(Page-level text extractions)
---+---
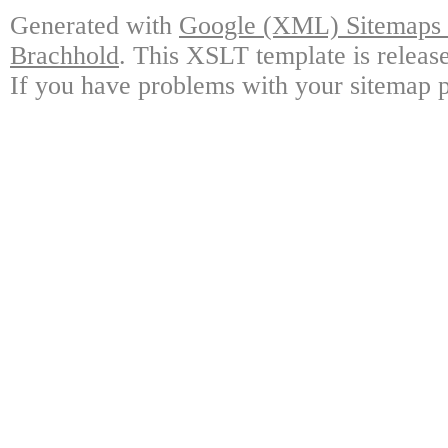
Generated with
Google (XML) Sitemaps G
Brachhold
. This XSLT template is releas
If you have problems with your sitemap p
---+---
Of the lines above, copy each one that contains the word "with".

— Exercise answer —
Generated with
If you have problems with your sitemap p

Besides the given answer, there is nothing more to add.